Épisode 8

5 0 0
                                    

Jacob était assis aux côtés de Sahel dans la salle commune de visite. Ses jambes tremblaient. Des détenus entraient et sortaient mais Aaron ne se montrait toujours pas. A chaque ouverture de porte, le cœur de Jacob s’arrêtait. Un prisonnier, puis un autre, un troisième… Jacob pensa que peut-être il avait changé d'avis, que finalement son absence, son silence n'étaient pas excusable et qu'il refusait finalement de le voir. Sahel, qui pouvait percevoir son angoisse, tenta de le rassurer :

- Nous sommes en avance. Je suis sûr qu’il ne va pas tarder ! Rassurez-moi, il était ponctuel à vos rendez-vous ?

Jacob ne put retenir quelques mots légers :

- Seulement aux deux premiers !

Le rire de Sahel allégea l’atmosphère. Quelques instants plus tard, ses doutes furent balayés lorsqu'Aaron passa la porte. Jacob fut soulagé de le retrouver souriant, et visiblement bien portant.
Il se leva, s'approcha doucement, ne sachant vraiment comment réagir. Aaron l'enlaça aussitôt, posant un baiser discret dans sa nuque en lui glissant :

- Tu m'as tellement manqué...

Jacob se rassit sans réussir à dire un mot. Sahel se présenta afin de dissiper la gêne :

- Sahel Mektoub. Je suis ravi de vous rencontrer Monsieur Davis.
- Appelez-moi Aaron, je vous en prie.
- Seulement si vous m'appelez Sahel.
- Faisons comme ça. Alors Sahel, dites-moi ce que mon cher et tendre a fait pour vous convaincre de venir aider un cas désespéré comme le mien ?
- C'est un peu compliqué Aaron... Je pense que c'est à Jacob de vous l'expliquer.

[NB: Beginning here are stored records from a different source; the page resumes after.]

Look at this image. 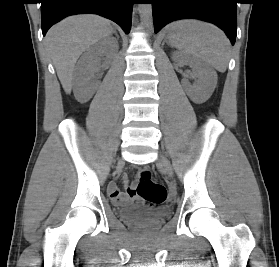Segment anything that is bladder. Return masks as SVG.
Segmentation results:
<instances>
[{
  "instance_id": "bladder-1",
  "label": "bladder",
  "mask_w": 279,
  "mask_h": 267,
  "mask_svg": "<svg viewBox=\"0 0 279 267\" xmlns=\"http://www.w3.org/2000/svg\"><path fill=\"white\" fill-rule=\"evenodd\" d=\"M122 216L129 222L135 224H155L163 220L167 215L165 213H160L151 217L146 216L144 213L135 211L132 209H123L121 211Z\"/></svg>"
}]
</instances>
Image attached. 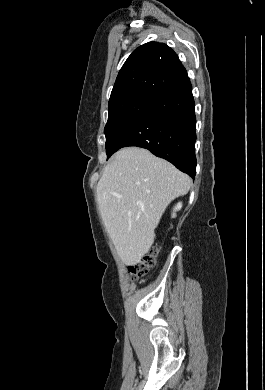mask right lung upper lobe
Masks as SVG:
<instances>
[{
	"label": "right lung upper lobe",
	"mask_w": 265,
	"mask_h": 390,
	"mask_svg": "<svg viewBox=\"0 0 265 390\" xmlns=\"http://www.w3.org/2000/svg\"><path fill=\"white\" fill-rule=\"evenodd\" d=\"M186 76V69L170 47L148 42L136 48L120 69L109 105L136 95L156 98Z\"/></svg>",
	"instance_id": "obj_1"
}]
</instances>
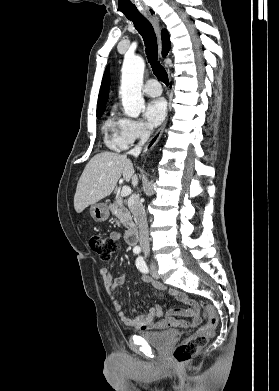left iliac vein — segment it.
<instances>
[{"instance_id": "1", "label": "left iliac vein", "mask_w": 279, "mask_h": 391, "mask_svg": "<svg viewBox=\"0 0 279 391\" xmlns=\"http://www.w3.org/2000/svg\"><path fill=\"white\" fill-rule=\"evenodd\" d=\"M150 271H151L152 277H154L155 279H158V278H159L158 271H157V267H156L155 264H151V266H150Z\"/></svg>"}]
</instances>
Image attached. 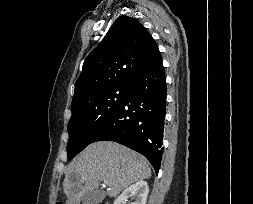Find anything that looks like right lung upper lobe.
Instances as JSON below:
<instances>
[{
  "label": "right lung upper lobe",
  "instance_id": "obj_1",
  "mask_svg": "<svg viewBox=\"0 0 253 204\" xmlns=\"http://www.w3.org/2000/svg\"><path fill=\"white\" fill-rule=\"evenodd\" d=\"M157 52L145 27L132 17L120 16L85 59L71 106L110 87L129 85Z\"/></svg>",
  "mask_w": 253,
  "mask_h": 204
}]
</instances>
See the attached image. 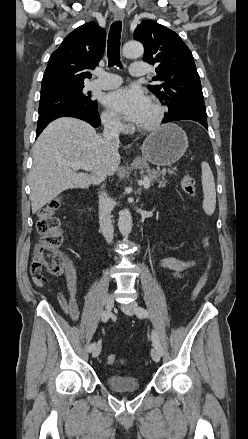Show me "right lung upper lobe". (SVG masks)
<instances>
[{
	"mask_svg": "<svg viewBox=\"0 0 248 439\" xmlns=\"http://www.w3.org/2000/svg\"><path fill=\"white\" fill-rule=\"evenodd\" d=\"M106 32L95 22L79 26L62 41L49 58L41 95L84 86L103 56Z\"/></svg>",
	"mask_w": 248,
	"mask_h": 439,
	"instance_id": "obj_1",
	"label": "right lung upper lobe"
}]
</instances>
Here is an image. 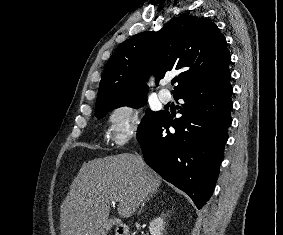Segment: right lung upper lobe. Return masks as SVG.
I'll return each mask as SVG.
<instances>
[{
    "instance_id": "right-lung-upper-lobe-1",
    "label": "right lung upper lobe",
    "mask_w": 283,
    "mask_h": 235,
    "mask_svg": "<svg viewBox=\"0 0 283 235\" xmlns=\"http://www.w3.org/2000/svg\"><path fill=\"white\" fill-rule=\"evenodd\" d=\"M231 56L216 24L188 14L172 18L157 32L145 31L121 43L108 60L96 104L146 97L145 81L178 71L179 90L222 76Z\"/></svg>"
}]
</instances>
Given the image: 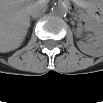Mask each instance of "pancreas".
Listing matches in <instances>:
<instances>
[{"label":"pancreas","mask_w":103,"mask_h":103,"mask_svg":"<svg viewBox=\"0 0 103 103\" xmlns=\"http://www.w3.org/2000/svg\"><path fill=\"white\" fill-rule=\"evenodd\" d=\"M77 15L82 21H85V22L89 21V16L85 14L82 10H77Z\"/></svg>","instance_id":"pancreas-1"}]
</instances>
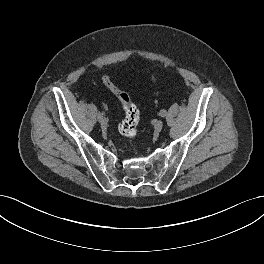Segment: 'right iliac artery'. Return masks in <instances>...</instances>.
<instances>
[{"label":"right iliac artery","instance_id":"1","mask_svg":"<svg viewBox=\"0 0 264 264\" xmlns=\"http://www.w3.org/2000/svg\"><path fill=\"white\" fill-rule=\"evenodd\" d=\"M98 119H99V121H101L103 119V112L98 113Z\"/></svg>","mask_w":264,"mask_h":264}]
</instances>
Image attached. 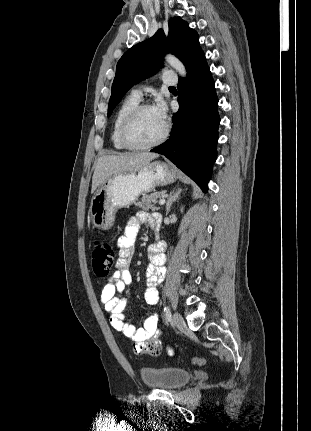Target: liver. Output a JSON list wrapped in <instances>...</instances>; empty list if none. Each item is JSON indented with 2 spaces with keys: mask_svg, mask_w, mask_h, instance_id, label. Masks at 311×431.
<instances>
[{
  "mask_svg": "<svg viewBox=\"0 0 311 431\" xmlns=\"http://www.w3.org/2000/svg\"><path fill=\"white\" fill-rule=\"evenodd\" d=\"M155 158H159V154H151V152L124 154V156H101V158H98L97 166L92 176L91 194H95L99 186L110 176L123 174V172L135 174Z\"/></svg>",
  "mask_w": 311,
  "mask_h": 431,
  "instance_id": "liver-1",
  "label": "liver"
}]
</instances>
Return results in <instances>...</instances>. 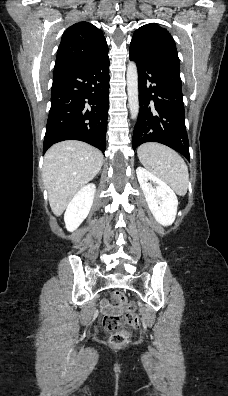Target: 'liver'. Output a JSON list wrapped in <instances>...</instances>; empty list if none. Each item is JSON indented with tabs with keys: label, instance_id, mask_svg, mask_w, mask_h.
I'll return each mask as SVG.
<instances>
[{
	"label": "liver",
	"instance_id": "obj_1",
	"mask_svg": "<svg viewBox=\"0 0 228 396\" xmlns=\"http://www.w3.org/2000/svg\"><path fill=\"white\" fill-rule=\"evenodd\" d=\"M103 154L76 140L53 145L44 156L43 183L52 212L60 216L75 194L100 171Z\"/></svg>",
	"mask_w": 228,
	"mask_h": 396
}]
</instances>
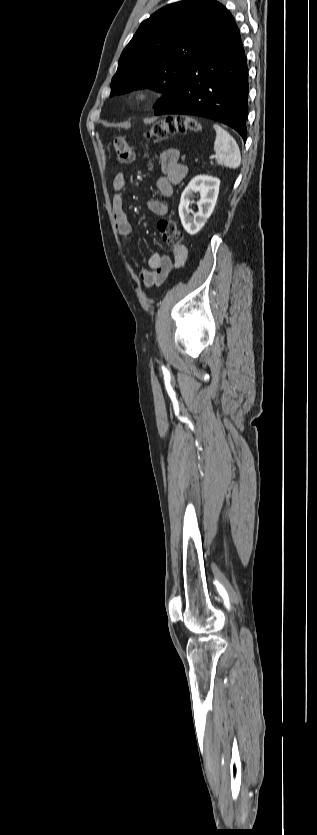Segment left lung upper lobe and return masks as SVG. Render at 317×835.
<instances>
[{
    "mask_svg": "<svg viewBox=\"0 0 317 835\" xmlns=\"http://www.w3.org/2000/svg\"><path fill=\"white\" fill-rule=\"evenodd\" d=\"M227 11L215 0H185L155 12L123 50L110 96L149 87L164 92L156 110L175 102L188 66Z\"/></svg>",
    "mask_w": 317,
    "mask_h": 835,
    "instance_id": "1",
    "label": "left lung upper lobe"
}]
</instances>
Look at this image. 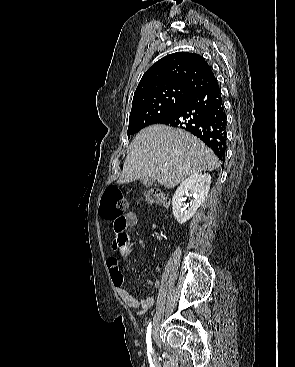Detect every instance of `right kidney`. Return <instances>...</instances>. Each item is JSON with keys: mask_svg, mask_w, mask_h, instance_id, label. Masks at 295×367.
<instances>
[{"mask_svg": "<svg viewBox=\"0 0 295 367\" xmlns=\"http://www.w3.org/2000/svg\"><path fill=\"white\" fill-rule=\"evenodd\" d=\"M211 184L210 174H193L183 181L177 188L173 199L172 209L173 215L179 224H184L191 219L197 209L204 202ZM190 194L193 199L190 201L189 208L184 210L186 205L183 203V196Z\"/></svg>", "mask_w": 295, "mask_h": 367, "instance_id": "right-kidney-1", "label": "right kidney"}]
</instances>
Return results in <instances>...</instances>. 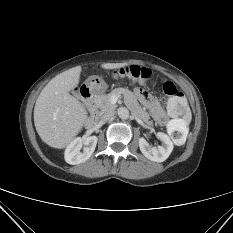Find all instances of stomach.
<instances>
[{
    "mask_svg": "<svg viewBox=\"0 0 233 233\" xmlns=\"http://www.w3.org/2000/svg\"><path fill=\"white\" fill-rule=\"evenodd\" d=\"M88 87L94 92H103L106 89V83L99 76H91L86 80Z\"/></svg>",
    "mask_w": 233,
    "mask_h": 233,
    "instance_id": "0dacf381",
    "label": "stomach"
}]
</instances>
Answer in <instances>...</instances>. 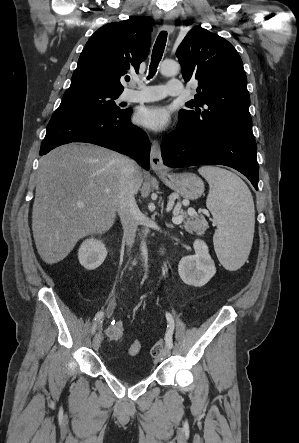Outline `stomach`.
I'll return each instance as SVG.
<instances>
[{"label":"stomach","mask_w":299,"mask_h":443,"mask_svg":"<svg viewBox=\"0 0 299 443\" xmlns=\"http://www.w3.org/2000/svg\"><path fill=\"white\" fill-rule=\"evenodd\" d=\"M163 183L185 199H198L204 192V183L193 173H159Z\"/></svg>","instance_id":"obj_1"}]
</instances>
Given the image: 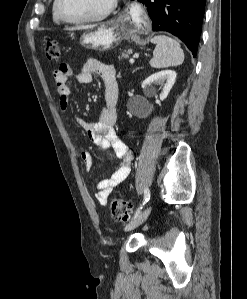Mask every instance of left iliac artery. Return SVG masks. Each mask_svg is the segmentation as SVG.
I'll use <instances>...</instances> for the list:
<instances>
[{
	"label": "left iliac artery",
	"instance_id": "obj_1",
	"mask_svg": "<svg viewBox=\"0 0 247 299\" xmlns=\"http://www.w3.org/2000/svg\"><path fill=\"white\" fill-rule=\"evenodd\" d=\"M150 199V190L148 188H145L144 190V200L143 203L140 205V207L136 210L133 219H135L141 212L143 206L149 201Z\"/></svg>",
	"mask_w": 247,
	"mask_h": 299
}]
</instances>
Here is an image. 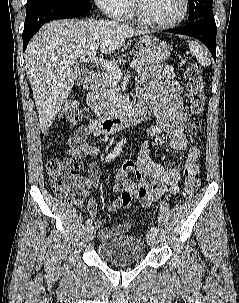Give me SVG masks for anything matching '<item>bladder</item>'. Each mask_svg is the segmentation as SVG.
Segmentation results:
<instances>
[{
    "mask_svg": "<svg viewBox=\"0 0 239 303\" xmlns=\"http://www.w3.org/2000/svg\"><path fill=\"white\" fill-rule=\"evenodd\" d=\"M99 255L119 266L138 263L144 255L143 240L133 234H121L98 245Z\"/></svg>",
    "mask_w": 239,
    "mask_h": 303,
    "instance_id": "1",
    "label": "bladder"
}]
</instances>
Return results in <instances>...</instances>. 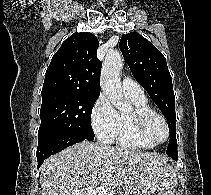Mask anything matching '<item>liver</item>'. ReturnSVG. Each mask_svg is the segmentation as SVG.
Wrapping results in <instances>:
<instances>
[{
	"label": "liver",
	"mask_w": 211,
	"mask_h": 195,
	"mask_svg": "<svg viewBox=\"0 0 211 195\" xmlns=\"http://www.w3.org/2000/svg\"><path fill=\"white\" fill-rule=\"evenodd\" d=\"M171 170L158 154L83 141L45 160L40 184L42 195H88L120 186L151 195Z\"/></svg>",
	"instance_id": "1"
}]
</instances>
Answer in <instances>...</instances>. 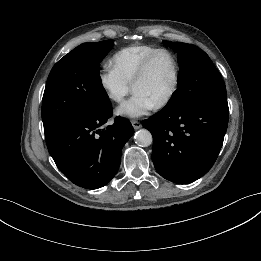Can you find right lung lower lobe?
Here are the masks:
<instances>
[{
  "instance_id": "obj_1",
  "label": "right lung lower lobe",
  "mask_w": 261,
  "mask_h": 261,
  "mask_svg": "<svg viewBox=\"0 0 261 261\" xmlns=\"http://www.w3.org/2000/svg\"><path fill=\"white\" fill-rule=\"evenodd\" d=\"M112 116L109 106L100 115L77 120L46 136L48 151L60 171L86 189L106 185L117 173L124 144L133 135L128 120L117 117L105 131L99 128Z\"/></svg>"
}]
</instances>
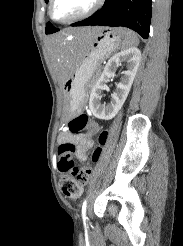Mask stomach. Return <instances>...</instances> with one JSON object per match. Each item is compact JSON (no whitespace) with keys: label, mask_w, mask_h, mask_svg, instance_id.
Listing matches in <instances>:
<instances>
[{"label":"stomach","mask_w":183,"mask_h":246,"mask_svg":"<svg viewBox=\"0 0 183 246\" xmlns=\"http://www.w3.org/2000/svg\"><path fill=\"white\" fill-rule=\"evenodd\" d=\"M123 41V29L102 28L90 41L82 43L64 42L69 47H80L74 71L63 84L65 111L69 117H73L81 112L85 102L87 83L100 61L122 45Z\"/></svg>","instance_id":"stomach-1"}]
</instances>
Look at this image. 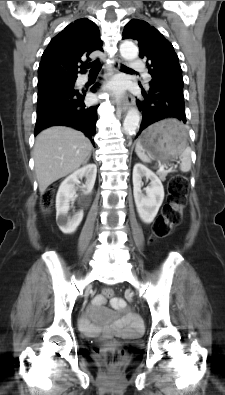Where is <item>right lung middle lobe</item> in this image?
<instances>
[{
	"instance_id": "obj_1",
	"label": "right lung middle lobe",
	"mask_w": 225,
	"mask_h": 395,
	"mask_svg": "<svg viewBox=\"0 0 225 395\" xmlns=\"http://www.w3.org/2000/svg\"><path fill=\"white\" fill-rule=\"evenodd\" d=\"M74 82H75V80H71V81H65V82H61V83H57V84H53V85H48V86H44V87H38V99L44 97L45 95H47L48 93H50L51 91L56 90V89L72 88V87H74Z\"/></svg>"
}]
</instances>
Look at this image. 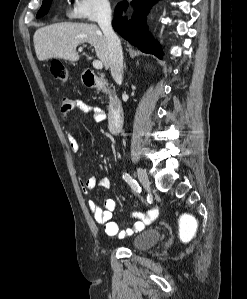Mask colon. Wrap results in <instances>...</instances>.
<instances>
[{
	"label": "colon",
	"mask_w": 247,
	"mask_h": 299,
	"mask_svg": "<svg viewBox=\"0 0 247 299\" xmlns=\"http://www.w3.org/2000/svg\"><path fill=\"white\" fill-rule=\"evenodd\" d=\"M51 74L54 78L66 81L68 72L65 66L59 61H53L50 66ZM181 236L183 239H188L195 231V221L189 216H183L180 220Z\"/></svg>",
	"instance_id": "colon-1"
}]
</instances>
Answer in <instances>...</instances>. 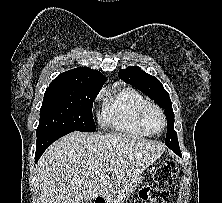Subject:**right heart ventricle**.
I'll return each instance as SVG.
<instances>
[{"instance_id": "obj_1", "label": "right heart ventricle", "mask_w": 222, "mask_h": 203, "mask_svg": "<svg viewBox=\"0 0 222 203\" xmlns=\"http://www.w3.org/2000/svg\"><path fill=\"white\" fill-rule=\"evenodd\" d=\"M146 99L131 87L115 85L104 93L101 123L117 133L146 137L150 133L139 119L140 109Z\"/></svg>"}]
</instances>
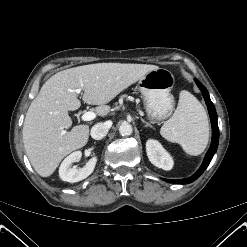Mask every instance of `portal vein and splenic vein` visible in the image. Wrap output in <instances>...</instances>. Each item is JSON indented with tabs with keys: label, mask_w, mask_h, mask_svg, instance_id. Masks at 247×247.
<instances>
[{
	"label": "portal vein and splenic vein",
	"mask_w": 247,
	"mask_h": 247,
	"mask_svg": "<svg viewBox=\"0 0 247 247\" xmlns=\"http://www.w3.org/2000/svg\"><path fill=\"white\" fill-rule=\"evenodd\" d=\"M74 92H76L77 94H79L81 92V89H75ZM96 118V114L92 111H88L83 113V115L81 116V119L83 121H91L93 119Z\"/></svg>",
	"instance_id": "obj_1"
}]
</instances>
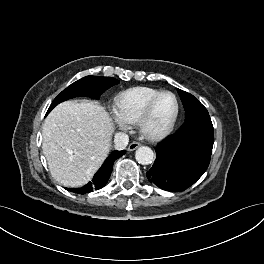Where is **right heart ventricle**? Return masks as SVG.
Masks as SVG:
<instances>
[{"label":"right heart ventricle","instance_id":"obj_1","mask_svg":"<svg viewBox=\"0 0 264 264\" xmlns=\"http://www.w3.org/2000/svg\"><path fill=\"white\" fill-rule=\"evenodd\" d=\"M160 92L145 86L124 90L115 98V113L128 124L137 123L148 102Z\"/></svg>","mask_w":264,"mask_h":264}]
</instances>
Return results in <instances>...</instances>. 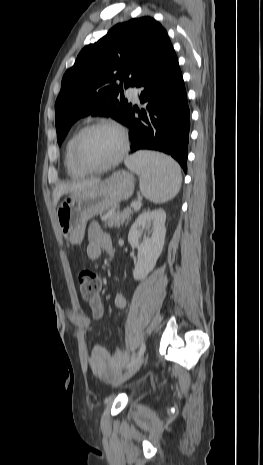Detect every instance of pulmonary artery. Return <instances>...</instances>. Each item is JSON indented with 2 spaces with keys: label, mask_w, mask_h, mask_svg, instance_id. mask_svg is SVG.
Returning a JSON list of instances; mask_svg holds the SVG:
<instances>
[{
  "label": "pulmonary artery",
  "mask_w": 263,
  "mask_h": 465,
  "mask_svg": "<svg viewBox=\"0 0 263 465\" xmlns=\"http://www.w3.org/2000/svg\"><path fill=\"white\" fill-rule=\"evenodd\" d=\"M126 95L127 97L132 100V101H135L137 102L138 101V91L136 88L134 87H129L127 90H126Z\"/></svg>",
  "instance_id": "pulmonary-artery-1"
}]
</instances>
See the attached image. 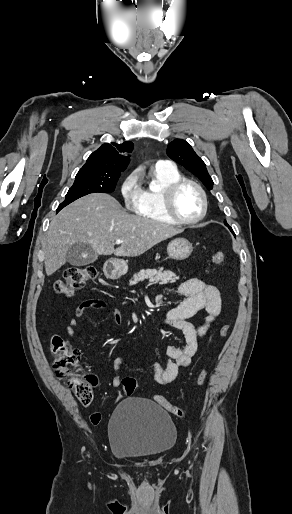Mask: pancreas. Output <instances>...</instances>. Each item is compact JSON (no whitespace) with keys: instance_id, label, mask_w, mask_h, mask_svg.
Listing matches in <instances>:
<instances>
[{"instance_id":"pancreas-1","label":"pancreas","mask_w":292,"mask_h":514,"mask_svg":"<svg viewBox=\"0 0 292 514\" xmlns=\"http://www.w3.org/2000/svg\"><path fill=\"white\" fill-rule=\"evenodd\" d=\"M143 280H149V284H173L177 278L174 272H170V270H141L138 274H134L132 280L129 282V286H134V284H138V282H143Z\"/></svg>"}]
</instances>
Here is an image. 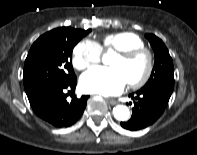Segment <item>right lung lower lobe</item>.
<instances>
[{"label": "right lung lower lobe", "instance_id": "obj_1", "mask_svg": "<svg viewBox=\"0 0 197 155\" xmlns=\"http://www.w3.org/2000/svg\"><path fill=\"white\" fill-rule=\"evenodd\" d=\"M77 84L76 76L60 87L51 88L39 96L29 101L37 116L52 124L55 127L62 128L74 124L82 115L89 96L81 98L74 97L69 103L66 101L68 93L75 91Z\"/></svg>", "mask_w": 197, "mask_h": 155}]
</instances>
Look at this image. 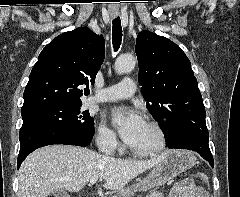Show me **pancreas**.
<instances>
[{"instance_id": "obj_1", "label": "pancreas", "mask_w": 240, "mask_h": 197, "mask_svg": "<svg viewBox=\"0 0 240 197\" xmlns=\"http://www.w3.org/2000/svg\"><path fill=\"white\" fill-rule=\"evenodd\" d=\"M146 197H164L163 194L157 190H153L150 194Z\"/></svg>"}]
</instances>
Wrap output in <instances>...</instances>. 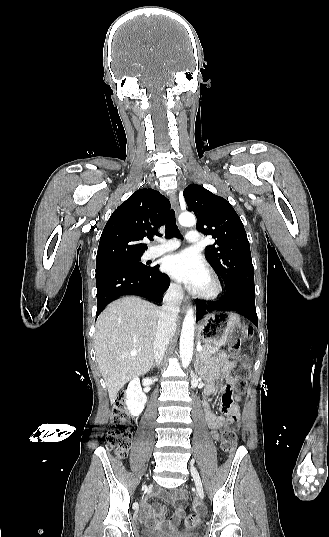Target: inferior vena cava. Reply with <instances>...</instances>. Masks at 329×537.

Jacob fixa longuement Aaron. Il hésita. Aaron l'interrogeait du regard. Puis finit par ajouter :

- Jacob... Tu me fais peur ? Tout va bien ?
- Écoute Aaron, les choses ont été un peu plus compliquées que ce que j'ai bien voulu te laisser croire ces dernières années...

Aaron ne comprenait toujours pas où Jacob voulait en venir. Alors Jacob poursuivit. Il lui expliqua tout, d'une traite, sans s'arrêter. Toutes les économies qu'il avait dilapidées dans les frais d'avocat, dans les factures à payer car il n'avait pas pu reprendre le travail tout de suite après l'incident. Son travail qu'il n'avait pas réussi à garder. Épuisé, incapable de se concentrer. Puis les factures qui s'étaient accumulées. La léthargie dans lequel son absence l'avait plongée, tout qui s'était petit à petit étiolé. Jusqu'à ce jour où il avait été expulsé de l'appartement. Il n'avait personne ici. Gabrielle, son ancienne collègue était partie vivre en Californie. Il n'avait même pas osé se tourner vers Betty, sa belle-sœur, honteux de la situation qu'il traversait et persuadé au fond de lui que c'était mérité. Il y avait eu les premières nuits. Puis les premières semaines. Le silence que Jacob avait mis entre lui et Aaron, les absences de plus en plus fréquentes. Juste quelques mails. De moins en moins souvent. Puis il y avait eu Mathilda. A cet instant, Jacob fit une pause. Se demandant si l'homme qu'il aimait n'allait pas lui demander de se faire interner après qu'il ait dit ce qu'il allait lui dire. Il hésita puis poursuivi :

- Aaron... Cette petite, Mathilda. C'est, c'est elle qui m'a permis de rencontrer Gloria et sa femme Amira. Amira qui est la sœur aînée de Sahel. Cette petite, Aaron...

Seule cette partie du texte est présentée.